Wednesday, 29 February 2012

Maya's Quilt



My wonderful friend Renee’s beautiful daughter will be two in May, and I thought I’d make her a quilt. Renee will only find out whether their next baby’s going to be a boy or a girl in April, so I need to keep myself busy before I know what colour schemes I’ll be working with for the next little one.

I found this pattern for a quilt made of two star blocks, one is ‘eccentric star’ the other is ‘friendship star’ – both seemed fitting!

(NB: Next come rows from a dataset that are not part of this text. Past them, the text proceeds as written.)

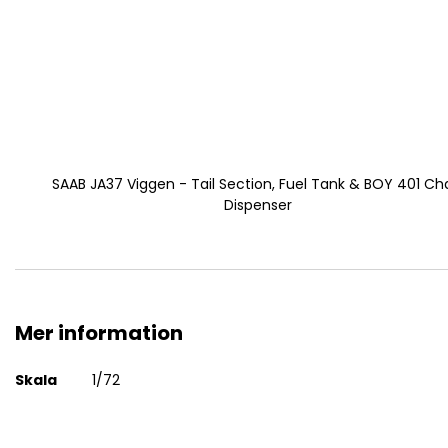
SAAB JA37 Viggen - Tail Section, Fuel Tank & BOY 401 Ch
Dispenser
Mer information
Mer
Skala
1/72
information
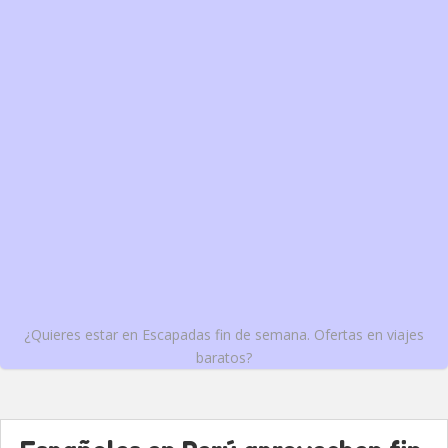
¿Quieres estar en Escapadas fin de semana. Ofertas en viajes
baratos?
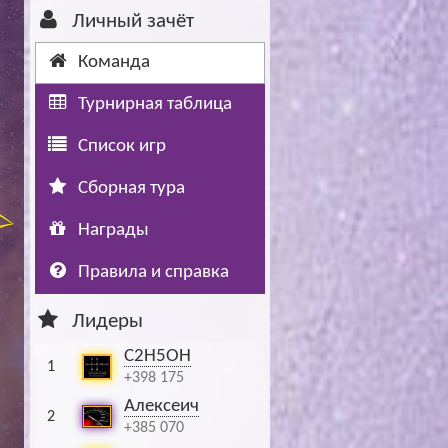
Личный зачёт
Буч: блог болельщика
Футбол — ЛЧ
Команда
Hound: блог болельщика
Хоккей — КХЛ
Турнирная таблица
Ragnar: блог болельщика
Список игр
Сборная тура
Награды
Правила и справка
Лидеры
C2H5OH
1
+398 175
Алексеич
2
+385 070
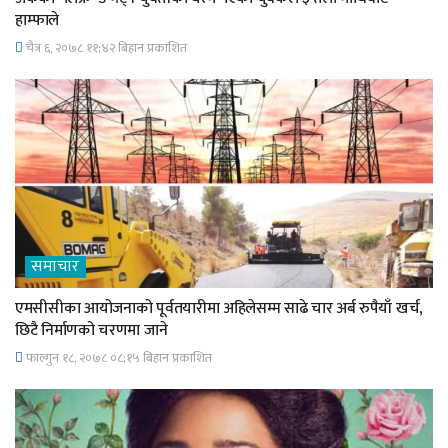
हाम्फाले
चैत्र ६, २०७८ ११;४२ बिहान प्रकाशित
समाचार
एमसीसीका आयोजनाको पूर्वतयारीमा अहिलेसम्म साढे चार अर्ब रुपैयाँ खर्च,
छिटै निर्माणको चरणमा जाने
फाल्गुन १८, २०७८ ०८;१५ बिहान प्रकाशित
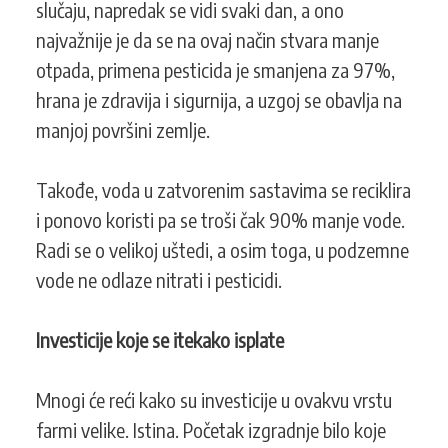
slučaju, napredak se vidi svaki dan, a ono
najvažnije je da se na ovaj način stvara manje
otpada, primena pesticida je smanjena za 97%,
hrana je zdravija i sigurnija, a uzgoj se obavlja na
manjoj površini zemlje.
Takođe, voda u zatvorenim sastavima se reciklira
i ponovo koristi pa se troši čak 90% manje vode.
Radi se o velikoj uštedi, a osim toga, u podzemne
vode ne odlaze nitrati i pesticidi.
Investicije koje se itekako isplate
Mnogi će reći kako su investicije u ovakvu vrstu
farmi velike. Istina. Početak izgradnje bilo koje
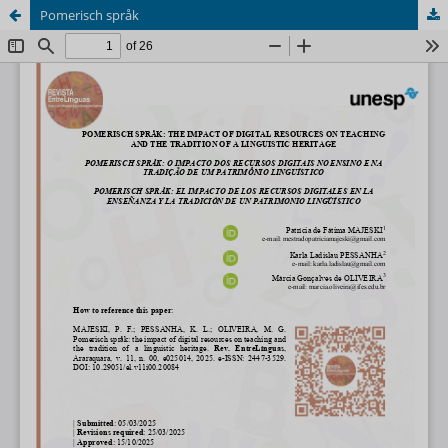
Pomerisch språk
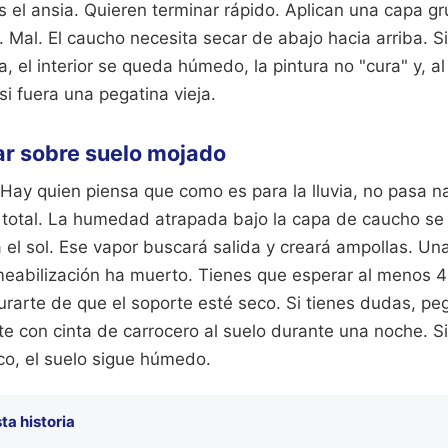
 el ansia. Quieren terminar rápido. Aplican una capa g
Mal. El caucho necesita secar de abajo hacia arriba. Si
, el interior se queda húmedo, la pintura no "cura" y, al
 fuera una pegatina vieja.
tar sobre suelo mojado
ay quien piensa que como es para la lluvia, no pasa na
 total. La humedad atrapada bajo la capa de caucho se 
el sol. Ese vapor buscará salida y creará ampollas. Un
meabilización ha muerto. Tienes que esperar al menos 48
gurarte de que el soporte esté seco. Si tienes dudas, pe
te con cinta de carrocero al suelo durante una noche. S
ico, el suelo sigue húmedo.
ta historia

After spending far too long trying to decide which fabrics to use in which position in which star, I came up with this:


And I hate it. 

I hate the way the top one (eccentric star) looks so busy pattern-wise. And how the centre fabric is too modern and tiny to look good next to the intricate swirly flower patters of the other fabrics. I'm happy with the friendship star though; nice and bright and funky.

So, now to re-do the eccentric stars...


Saturday, 11 February 2012

Warm Thoughts in Winter




Welly and I crunched our way across the garden. The sound of furry slippers and furry paws treading on the carpet of glittering snow startled a blackbird from the bushes. We stopped, and the world descended into that almost tangible silence that can only exist in the presence of snow. While I scraped the thick, squeaky frosting off the dial of the weather station, and tapped the glass to make sure the needle hadn't frozen in place, Welly made yellow snow. 


Yellow looks so shockingly bright and artificial in this land of black and white. By being deprived of the variety of greens and browns and greys that make up a normal winter landscape, you see things as if through new eyes. Our garden birds aren't really drab little brown-feathered visitors at all. The breast of a male chaffinch is a rich, startling pink, making the red of a robin look too bright to be anything but man-made. Blue tits and great tit start to look more like exotic canaries in comedy combinations of blues and yellows, and goldfinches fight over the perch on the feeder in a blur of fiery reds and golds. 


I looked at the reading of -9 and we crunched hastily back to the warmth of the house. 


Evan had to work this morning, so he was up and out to defrost the car. He brought the water bottle in from the car and the remaining couple of inches had frozen. Strangely, this instantly brought back memories of the tropics. Of walking in flip flops along the sun baked, pot-holed streets of Suva on my way to work at the Fijian Ministry of Health. Of the torrential tropical downpours that would flood the streets in seconds, but once the rain had stopped pelting down the steam would start rising from the tarmac and within minutes rain would be a distant memory. Umbrellas were permanently open in Fiji; essential during the downpours and doubling up as innovative sun shades for the rest of the day. I'd carry with me a 2 litre bottle of boiled then frozen water, so that I'd have cool drinking water throughout the day. On these walks to work the ice would be clunking and heavy against my leg, cold drips of condensation mingling with beads of sweat.


Snow there was just unimaginable for the majority of the population; a distant concept too bizarre to be comprehended. The papers once reported that "Extreme Cold Hits Fiji" - it had gotten down to 12 degrees that night, and an uncharacteristically chilly 17 during the day. We'd sit there, melting in the heat of the day, unwilling to move because you'd just need to go and shower again, and fantasise about being cold, about snow, about red wine warming in front of an open fire, about woolly jumpers and mittens. At Christmas we crammed into the local Methodist Church that would have felt full with a congregation of half the size of the one that turned up. It was an old colonial building, panelled in wood throughout, with a gallery above the main room. We sat up there in the rafters, in 45 degree heat and 98% humidity, cross legged on the floor, shoulder to shoulder with Fijians twice our size, watching the single ceiling fan turn listlessly above us as the choir sang a beautiful rendition of In the Bleak Midwinter - without even the merest hint of irony. 


Back here, at minus nine, as I poured hot coffee into Evan's Thermos I remember how in Africa we used to make coffee in a jam jar, wrapped in a tea towel to keep it warm. We'd head out at dawn then stop by a watering hole for a breakfast of coffee and biscuits, watching the heat from the fat golden sun distort the air into shimmering ripples.       The richness and depth of the colours would be almost overwhelming. The deep blue of the huge sky, the lush green of the leaves and the warm red of the earth. By mid-day the strength of the sun would physically hurt your skin, as though you were leaning hard against a radiator set on high. It would be time to seek sanctuary in the shade, and lie there praying for even the slightest breeze. 


Today though, at minus nine, in this land of black and white, it's time to bundle up in hats and scarves and gloves and jumpers and thick socks and coats and boots, and embrace this glorious winter weather.